**DATASET RECORDS**
*** Begin section ***

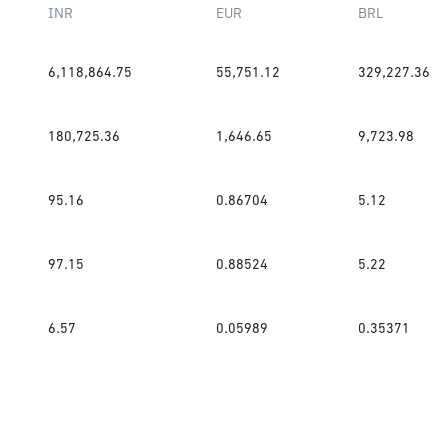
INR
EUR
BRL
6,118,864.75
55,751.12
329,227.36
180,725.36
1,646.65
9,723.98
95.16
0.86704
5.12
97.15
0.88524
5.22
6.57
0.05989
0.35371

*** End section ***

**WHAT THE TASK ASKS**
A word-for-word restatement of all the lines above is needed, with the pictures omitted.

**RESULT FOR THIS TASK**
INR
EUR
BRL
6,118,864.75
55,751.12
329,227.36
180,725.36
1,646.65
9,723.98
95.16
0.86704
5.12
97.15
0.88524
5.22
6.57
0.05989
0.35371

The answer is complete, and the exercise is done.